A similar case-controlled study in Japan involving elective colorectal patients investigated the impact of high pressure irrigation of the patients’ wounds intraoperatively. The authors found that wound infection occurred in 4% of the patients in the high pressure irrigation group and 18% of the patients in the non-high pressure irrigation group. This difference was significant (p=0.041).

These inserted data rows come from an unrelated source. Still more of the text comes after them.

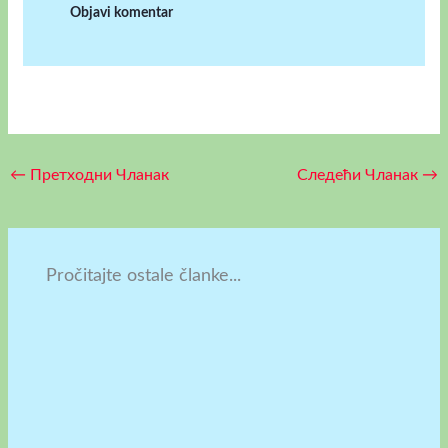
←
Претходни Чланак
Следећи Чланак
→
Pročitajte ostale članke...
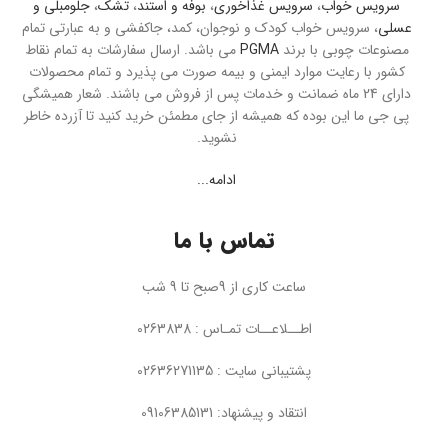
سرویس خواب
،
سرویس غذاخوری
،
بوفه و استند
،
تشک
،
جلومبلی و
عسلی
، سرویس خواب کودک و نوجوان، کمد، جاکفشی و به عبارتی تمام
مصنوعات چوبی با برند
PGMA
می باشد. ارسال سفارشات به تمام نقاط
کشور با رعایت موارد ایمنی و بیمه صورت می پذیرد و تمام محصولات
دارای 24 ماه ضمانت و خدمات پس از فروش می باشند. شعار همیشگی
پی جی ما این بوده که همیشه از جای مطمئن خرید کنید تا آزرده خاطر
نشوید.
ادامه...
تماس با ما
ساعت کاری از 9صبح تا 9 شب
اطــلاعــات تمـاس : 0263838
پشتیبانی سایت : 02636271135
انتقاد و پیشنهاد: 09106385131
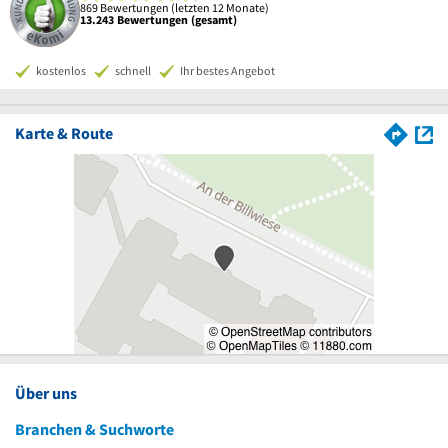
869 Bewertungen (letzten 12 Monate)
13.243 Bewertungen (gesamt)
kostenlos
schnell
Ihr bestes Angebot
Karte & Route
Über uns
Branchen & Suchworte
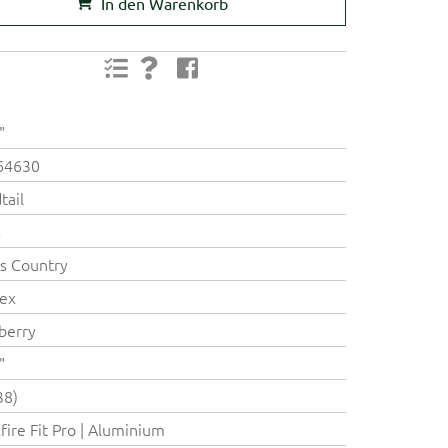
In den Warenkorb
"
64630
tail
B
s Country
ex
berry
"
38)
fire Fit Pro | Aluminium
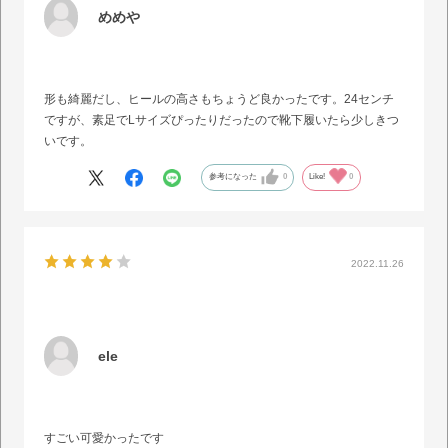
めめや
形も綺麗だし、ヒールの高さもちょうど良かったです。24センチ
ですが、素足でLサイズぴったりだったので靴下履いたら少しきつ
いです。
参考になった
0
Like!
0
2022.11.26
ele
すごい可愛かったです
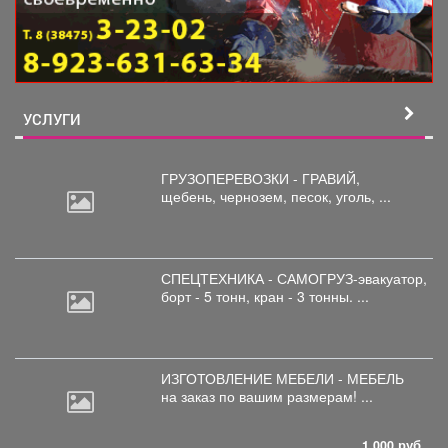
УСЛУГИ
ГРУЗОПЕРЕВОЗКИ - ГРАВИЙ,
щебень,
чернозем, песок, уголь, ...
СПЕЦТЕХНИКА - САМОГРУЗ-эвакуатор,
борт
- 5 тонн, кран - 3 тонны. ...
ИЗГОТОВЛЕНИЕ МЕБЕЛИ - МЕБЕЛЬ
на
заказ по вашим размерам! ...
1 000 руб.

Furthermore, they stated that for patients with BMIs of ≥25kg/m2, they close the wounds with subcuticular sutures after inserting a closed subcutaneous drain to maintain fluid drainage. However, firm evidence supporting the use of a subcutaneous drain after colorectal cancer surgery has yet to be obtained. The insertion of a drain may increase healthcare costs and negatively affect the patient’s ability to walk after surgery.

Conclusions

Colorectal surgery demonstrates one of the highest rates of SSI. This study found open surgery and obesity were both independent risk factors. Strategies for reducing wound infection should concentrate on methods of wound closure and antibiotic administration in those patients who are morbidly obese. In addition, wound infection rates may be improved by increasing the ability to undertake laparoscopic surgery in obese patients through technological advancements and training.